▸ **Your assignment**
In the data, find each line where the word "mesmo" appears and list that line.

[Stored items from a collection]
:::::
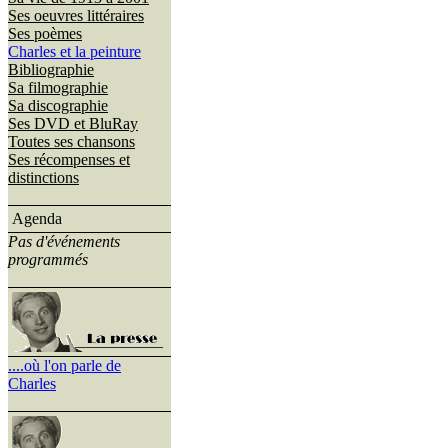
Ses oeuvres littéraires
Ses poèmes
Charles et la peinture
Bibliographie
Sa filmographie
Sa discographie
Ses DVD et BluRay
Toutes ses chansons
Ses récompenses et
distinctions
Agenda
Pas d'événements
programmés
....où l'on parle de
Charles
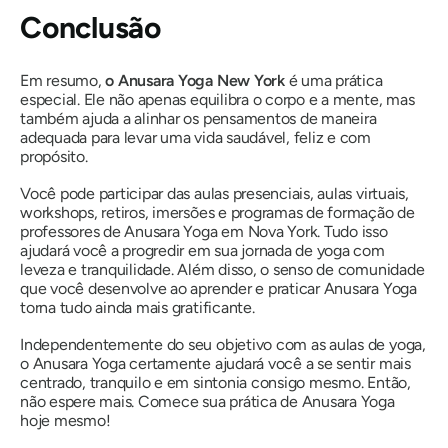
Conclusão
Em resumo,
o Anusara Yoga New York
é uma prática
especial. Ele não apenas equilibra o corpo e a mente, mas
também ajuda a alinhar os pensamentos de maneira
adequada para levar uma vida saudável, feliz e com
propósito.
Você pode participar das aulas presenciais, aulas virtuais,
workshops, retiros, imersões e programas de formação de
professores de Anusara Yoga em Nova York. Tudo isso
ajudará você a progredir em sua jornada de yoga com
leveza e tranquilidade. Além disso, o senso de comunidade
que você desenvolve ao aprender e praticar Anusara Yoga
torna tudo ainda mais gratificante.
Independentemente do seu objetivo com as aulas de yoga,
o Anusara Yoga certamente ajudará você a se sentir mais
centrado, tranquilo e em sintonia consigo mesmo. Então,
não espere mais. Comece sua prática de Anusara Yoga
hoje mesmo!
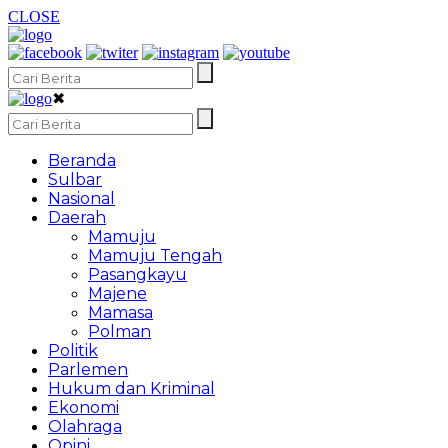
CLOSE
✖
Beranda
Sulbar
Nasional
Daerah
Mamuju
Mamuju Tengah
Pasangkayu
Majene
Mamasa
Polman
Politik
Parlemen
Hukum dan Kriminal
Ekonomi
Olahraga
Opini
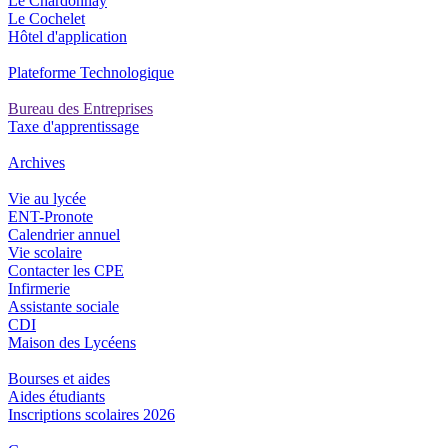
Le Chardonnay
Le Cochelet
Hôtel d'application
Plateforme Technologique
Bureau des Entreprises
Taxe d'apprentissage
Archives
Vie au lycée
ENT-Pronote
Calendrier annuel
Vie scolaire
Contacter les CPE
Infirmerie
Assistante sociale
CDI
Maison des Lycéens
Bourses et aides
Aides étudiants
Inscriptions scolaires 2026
:::::
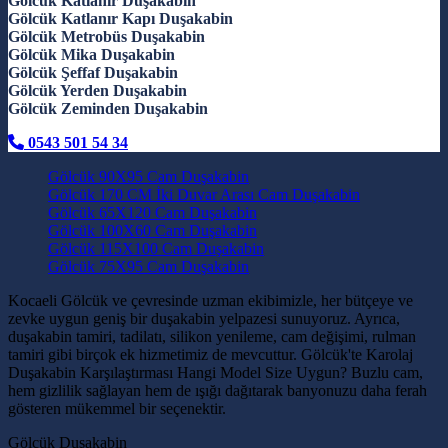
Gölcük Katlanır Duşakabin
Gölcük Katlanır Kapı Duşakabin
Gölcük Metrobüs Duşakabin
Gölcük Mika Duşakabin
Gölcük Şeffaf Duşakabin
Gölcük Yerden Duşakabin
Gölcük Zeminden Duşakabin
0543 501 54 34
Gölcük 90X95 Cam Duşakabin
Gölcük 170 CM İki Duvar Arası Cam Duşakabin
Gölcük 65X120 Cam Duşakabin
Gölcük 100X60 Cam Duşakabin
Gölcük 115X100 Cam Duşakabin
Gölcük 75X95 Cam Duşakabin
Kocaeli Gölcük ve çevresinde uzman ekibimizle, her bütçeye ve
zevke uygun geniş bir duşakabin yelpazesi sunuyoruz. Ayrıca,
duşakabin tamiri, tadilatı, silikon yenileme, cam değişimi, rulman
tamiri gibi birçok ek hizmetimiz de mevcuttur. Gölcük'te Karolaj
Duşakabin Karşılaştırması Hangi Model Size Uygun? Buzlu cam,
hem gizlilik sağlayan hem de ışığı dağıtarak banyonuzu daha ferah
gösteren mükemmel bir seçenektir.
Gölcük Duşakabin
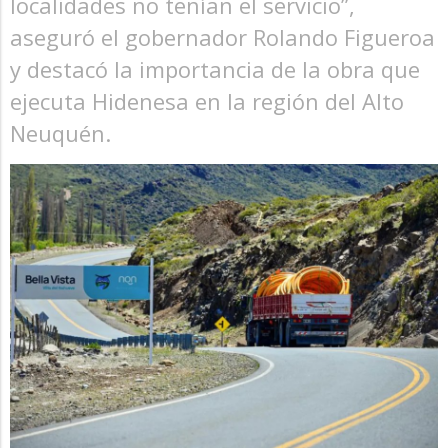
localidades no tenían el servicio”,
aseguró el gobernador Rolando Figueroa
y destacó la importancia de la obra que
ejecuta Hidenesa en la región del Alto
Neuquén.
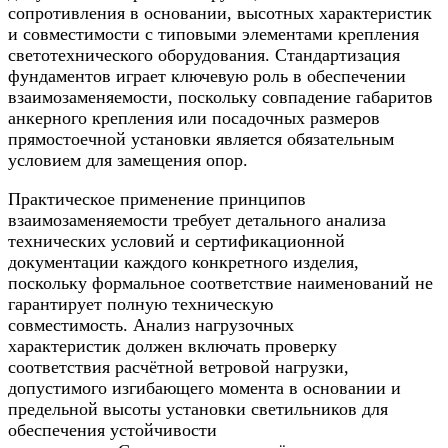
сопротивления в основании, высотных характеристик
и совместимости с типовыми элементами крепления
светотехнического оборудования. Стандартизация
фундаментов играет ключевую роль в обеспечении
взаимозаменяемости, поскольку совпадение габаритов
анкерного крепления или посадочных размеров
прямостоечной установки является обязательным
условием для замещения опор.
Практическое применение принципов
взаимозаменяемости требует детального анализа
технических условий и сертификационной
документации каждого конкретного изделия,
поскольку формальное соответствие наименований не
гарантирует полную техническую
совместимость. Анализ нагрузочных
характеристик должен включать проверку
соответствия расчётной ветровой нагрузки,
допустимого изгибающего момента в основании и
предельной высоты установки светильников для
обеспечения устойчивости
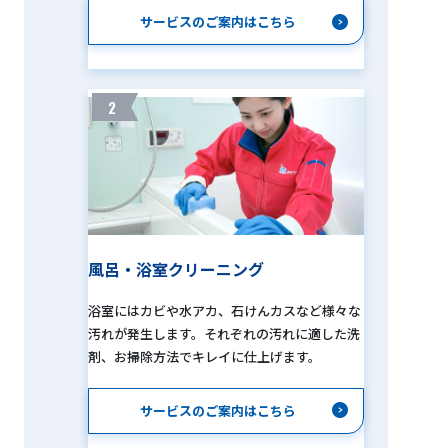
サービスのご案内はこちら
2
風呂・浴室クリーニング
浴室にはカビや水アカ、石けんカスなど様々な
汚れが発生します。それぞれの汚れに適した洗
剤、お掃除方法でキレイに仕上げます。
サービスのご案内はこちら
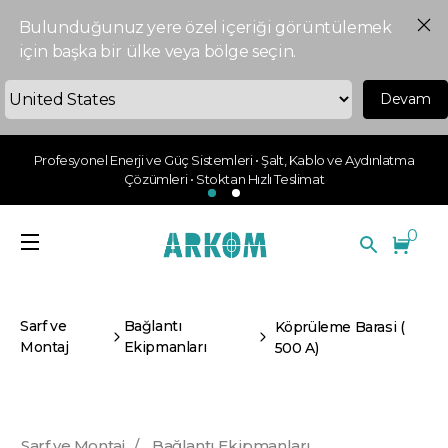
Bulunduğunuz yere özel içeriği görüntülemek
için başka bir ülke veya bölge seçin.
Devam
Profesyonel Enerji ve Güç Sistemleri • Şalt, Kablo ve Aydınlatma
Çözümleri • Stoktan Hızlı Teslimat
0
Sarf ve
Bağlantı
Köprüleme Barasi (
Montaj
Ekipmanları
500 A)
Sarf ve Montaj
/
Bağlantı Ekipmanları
:::::
▸ **Response**
centrado, tranquilo e em sintonia consigo mesmo. Então,
hoje mesmo!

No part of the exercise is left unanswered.